## WORK INSTRUCTIONS
All entries below must be given again word for word.

## RECORD EXCERPTS
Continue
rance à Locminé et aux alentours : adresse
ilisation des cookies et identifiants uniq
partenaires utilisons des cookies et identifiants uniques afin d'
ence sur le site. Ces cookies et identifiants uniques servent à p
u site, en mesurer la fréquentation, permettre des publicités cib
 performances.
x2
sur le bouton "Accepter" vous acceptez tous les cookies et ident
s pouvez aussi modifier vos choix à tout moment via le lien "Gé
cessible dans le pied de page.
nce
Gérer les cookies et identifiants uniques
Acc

## OUTPUT OF THE TASK
Continue
rance à Locminé et aux alentours : adresse
ilisation des cookies et identifiants uniq
partenaires utilisons des cookies et identifiants uniques afin d'
ence sur le site. Ces cookies et identifiants uniques servent à p
u site, en mesurer la fréquentation, permettre des publicités cib
 performances.
x2
sur le bouton "Accepter" vous acceptez tous les cookies et ident
s pouvez aussi modifier vos choix à tout moment via le lien "Gé
cessible dans le pied de page.
nce
Gérer les cookies et identifiants uniques
Acc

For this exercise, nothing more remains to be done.